My partner glared at me. “Of course I do, but I’d already considered the possibility that Johnny’s death was related to his money woes, and there’s a few issues with that line of thought. For one thing, it’s extremely difficult to collect on a debt when the person who owes you money is dead. You also realize the law is already on the side of the party owed money. If Johnny was behind on payments, the bank could’ve repossessed his boat. Why would a bank from New Welwic send a hitman after him instea
d?”
“Perhaps Joey’s wrong,” I said. “What if Johnny didn’t use a reputable New Welwic bank like he thought? What if Johnny secured his loan a different way?”
“That still doesn’t explain why his creditor would want him dead.”
“Either way,” said Quinto. “It’s probably worth going through Johnny’s ledgers in more detail. Hopefully he has them going back to incorporation. Not that I’d expect him to write down the source of his loan if it was from a suspicious source, but still. There’d be clues as to what happened, I have to think.”
I lifted an eyebrow. “And you want to be the one to sweet talk your way back into Bianca’s good graces?”
Quinto shrugged. “She might be willing to part with them freely. We may not have a warrant, and Mines would have to be the ones to procure one if we needed it, but I don’t see why Bianca wouldn’t be amenable to that. Other than her being an unpleasant individual overall, that is.”
“That’s more of what I was getting at.”
“Speaking of Bianca,” said Steele. “What’s everyone’s read on her? Beyond her personality, I mean.”
“She’s colder than an ice wine snow cone.”
Quinto snorted.
“I said besides her personality, Daggers.”
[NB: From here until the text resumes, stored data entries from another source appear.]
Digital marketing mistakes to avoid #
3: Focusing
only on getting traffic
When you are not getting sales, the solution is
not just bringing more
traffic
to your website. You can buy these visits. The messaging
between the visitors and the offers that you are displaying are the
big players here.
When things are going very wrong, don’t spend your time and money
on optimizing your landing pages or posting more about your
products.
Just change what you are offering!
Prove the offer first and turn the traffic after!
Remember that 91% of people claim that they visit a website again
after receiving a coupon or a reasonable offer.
“I know,” I said. “But in all seriousness, I’m not sure we can separate her personality from the case. Bianca readily admitted her relationship with Johnny was on the rocks. There’s no way her grating persona didn’t affect Johnny’s mental state.”
“I get that,” said Steele, “but again, it’s not what I was asking about. Her story about last night is of more immediate concern.”
“Well, as angry as she was, I didn’t get the feeling she was hung over,” said Quinto. “Which isn’t to say I doubt her story about going out for drinks. She’d have to be dumber than a sack of rocks to think she could get away with a lie like that, but…well, it doesn’t seem as if she’s telling the whole truth, does it?”